(Dataset entries)

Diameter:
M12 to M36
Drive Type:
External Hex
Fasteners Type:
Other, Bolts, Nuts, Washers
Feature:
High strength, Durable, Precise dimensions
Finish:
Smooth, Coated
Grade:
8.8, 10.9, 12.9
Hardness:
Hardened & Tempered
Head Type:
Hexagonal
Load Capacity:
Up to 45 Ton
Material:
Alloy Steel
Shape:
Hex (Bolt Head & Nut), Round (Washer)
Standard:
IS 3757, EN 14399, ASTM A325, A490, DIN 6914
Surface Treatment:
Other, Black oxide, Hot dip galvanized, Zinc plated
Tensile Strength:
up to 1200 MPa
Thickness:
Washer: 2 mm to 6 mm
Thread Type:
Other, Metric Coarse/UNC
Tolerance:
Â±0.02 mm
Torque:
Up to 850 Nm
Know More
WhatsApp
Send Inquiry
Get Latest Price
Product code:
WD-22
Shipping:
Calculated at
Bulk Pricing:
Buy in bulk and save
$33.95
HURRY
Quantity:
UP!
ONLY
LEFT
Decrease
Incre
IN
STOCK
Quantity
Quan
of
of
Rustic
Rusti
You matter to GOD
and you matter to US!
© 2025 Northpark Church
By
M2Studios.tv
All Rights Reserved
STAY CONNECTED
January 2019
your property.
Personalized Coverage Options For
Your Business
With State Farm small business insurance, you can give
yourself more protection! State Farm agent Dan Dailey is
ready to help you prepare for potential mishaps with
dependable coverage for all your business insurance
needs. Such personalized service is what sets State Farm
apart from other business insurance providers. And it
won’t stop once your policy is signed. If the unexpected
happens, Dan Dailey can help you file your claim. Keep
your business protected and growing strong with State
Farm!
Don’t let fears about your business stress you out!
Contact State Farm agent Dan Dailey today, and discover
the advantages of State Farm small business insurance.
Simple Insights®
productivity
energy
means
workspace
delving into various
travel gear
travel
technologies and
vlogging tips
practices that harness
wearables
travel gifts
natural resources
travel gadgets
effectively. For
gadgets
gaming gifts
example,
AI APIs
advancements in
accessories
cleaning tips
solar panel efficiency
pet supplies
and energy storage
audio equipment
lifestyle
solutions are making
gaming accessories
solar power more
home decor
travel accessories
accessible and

▶ Aim of the exercise
From the lines above, copy those that contain the word "Dailey".

▶ Answer section
yourself more protection! State Farm agent Dan Dailey is
happens, Dan Dailey can help you file your claim. Keep
Contact State Farm agent Dan Dailey today, and discover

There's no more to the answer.